Problem requirements.
Below are records to be repeated exactly. Leave their pictures behind.

Input data.
---
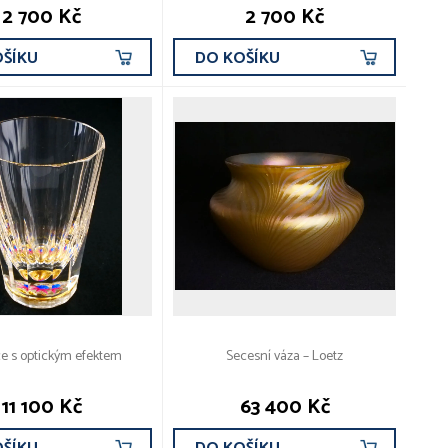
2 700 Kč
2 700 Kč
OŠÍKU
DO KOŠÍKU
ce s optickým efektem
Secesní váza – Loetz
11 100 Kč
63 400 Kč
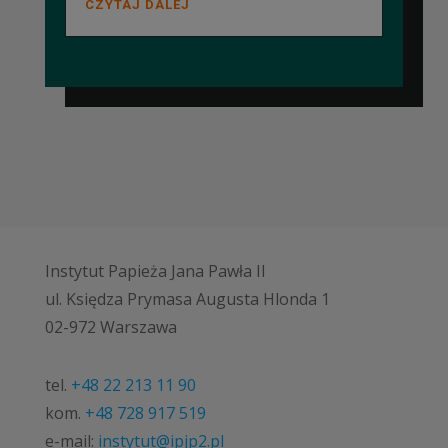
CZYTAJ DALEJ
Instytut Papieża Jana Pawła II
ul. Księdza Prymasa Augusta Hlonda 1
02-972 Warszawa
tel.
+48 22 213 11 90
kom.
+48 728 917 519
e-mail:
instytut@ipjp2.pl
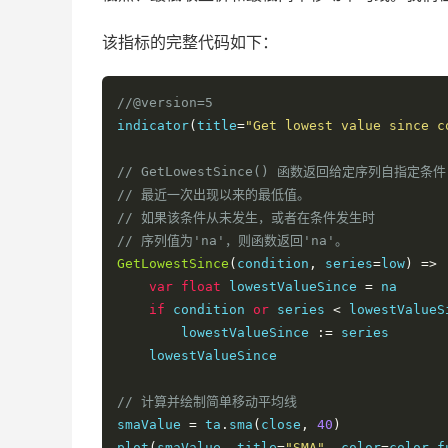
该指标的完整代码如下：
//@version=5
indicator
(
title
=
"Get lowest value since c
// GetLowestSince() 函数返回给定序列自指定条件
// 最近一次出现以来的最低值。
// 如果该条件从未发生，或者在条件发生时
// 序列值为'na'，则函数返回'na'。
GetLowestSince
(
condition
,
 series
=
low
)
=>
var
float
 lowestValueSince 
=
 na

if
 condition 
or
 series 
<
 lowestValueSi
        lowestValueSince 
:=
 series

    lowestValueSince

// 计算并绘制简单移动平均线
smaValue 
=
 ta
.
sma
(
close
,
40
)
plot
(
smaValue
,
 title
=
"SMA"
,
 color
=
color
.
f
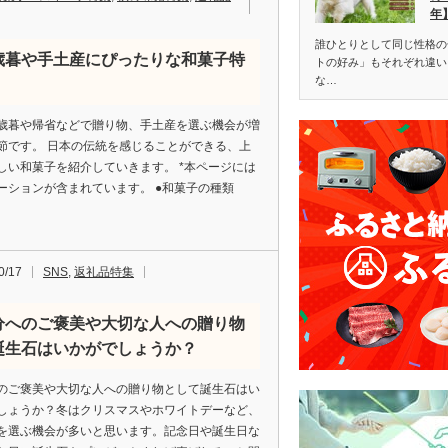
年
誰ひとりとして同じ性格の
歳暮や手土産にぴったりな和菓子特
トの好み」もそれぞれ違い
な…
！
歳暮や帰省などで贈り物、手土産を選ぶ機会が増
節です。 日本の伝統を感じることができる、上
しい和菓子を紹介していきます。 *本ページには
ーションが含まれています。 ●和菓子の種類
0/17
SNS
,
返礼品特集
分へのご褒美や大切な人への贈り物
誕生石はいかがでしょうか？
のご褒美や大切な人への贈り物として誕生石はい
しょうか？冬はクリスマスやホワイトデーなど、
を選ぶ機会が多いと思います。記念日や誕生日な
---
Task response.
2 700 Kč
2 700 Kč
OŠÍKU
DO KOŠÍKU
ce s optickým efektem
Secesní váza – Loetz
11 100 Kč
63 400 Kč
CZYTAJ DALEJ
Instytut Papieża Jana Pawła II
ul. Księdza Prymasa Augusta Hlonda 1
02-972 Warszawa
tel.
+48 22 213 11 90
kom.
+48 728 917 519
e-mail:
instytut@ipjp2.pl
该指标的完整代码如下：
//@version=5
indicator
(
title
=
"Get lowest value since c
// GetLowestSince() 函数返回给定序列自指定条件
// 最近一次出现以来的最低值。
// 如果该条件从未发生，或者在条件发生时
// 序列值为'na'，则函数返回'na'。
GetLowestSince
(
condition
,
 series
=
low
)
=>
var
float
 lowestValueSince 
=
 na

if
 condition 
or
 series 
<
 lowestValueSi
        lowestValueSince 
:=
 series

    lowestValueSince

// 计算并绘制简单移动平均线
smaValue 
=
 ta
.
sma
(
close
,
40
)
plot
(
smaValue
,
 title
=
"SMA"
,
 color
=
color
.
f
年
誰ひとりとして同じ性格の
歳暮や手土産にぴったりな和菓子特
トの好み」もそれぞれ違い
な…
！
歳暮や帰省などで贈り物、手土産を選ぶ機会が増
節です。 日本の伝統を感じることができる、上
しい和菓子を紹介していきます。 *本ページには
ーションが含まれています。 ●和菓子の種類
0/17
SNS
,
返礼品特集
分へのご褒美や大切な人への贈り物
誕生石はいかがでしょうか？
のご褒美や大切な人への贈り物として誕生石はい
しょうか？冬はクリスマスやホワイトデーなど、
を選ぶ機会が多いと思います。記念日や誕生日な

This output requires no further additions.